[Collected data]
============================================================

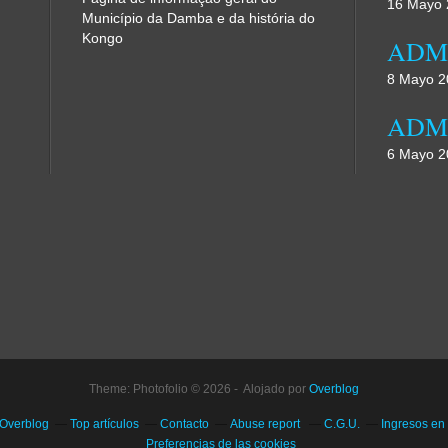
16 Mayo 
Município da Damba e da história do
Kongo
8 Mayo 2
6 Mayo 2
Theme: Photofolio © 2026 - Alojado por
Overblog
 Overblog
Top artículos
Contacto
Abuse report
C.G.U.
Ingresos en
Preferencias de las cookies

============================================================

> [What is required]
Only a verbatim transcription of the lines from the one containing "Município da Damba e da história do" through the last line of the records counts as the answer.

> [Your response]
Município da Damba e da história do
Kongo
8 Mayo 2
6 Mayo 2
Theme: Photofolio © 2026 - Alojado por
Overblog
 Overblog
Top artículos
Contacto
Abuse report
C.G.U.
Ingresos en
Preferencias de las cookies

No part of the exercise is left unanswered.